[Task to carry out]
Transcribe the following entries word for word; no picture is to appear in the copy.

[Data to process]
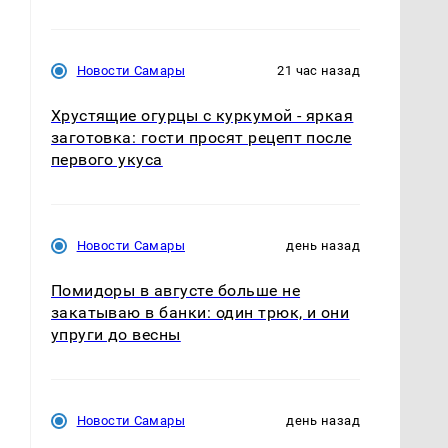
Новости Самары
21 час назад
Хрустящие огурцы с куркумой - яркая
заготовка: гости просят рецепт после
первого укуса
Новости Самары
день назад
Помидоры в августе больше не
закатываю в банки: один трюк, и они
упруги до весны
Новости Самары
день назад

[Solution for this problem]
Новости Самары
21 час назад
Хрустящие огурцы с куркумой - яркая
заготовка: гости просят рецепт после
первого укуса
Новости Самары
день назад
Помидоры в августе больше не
закатываю в банки: один трюк, и они
упруги до весны
Новости Самары
день назад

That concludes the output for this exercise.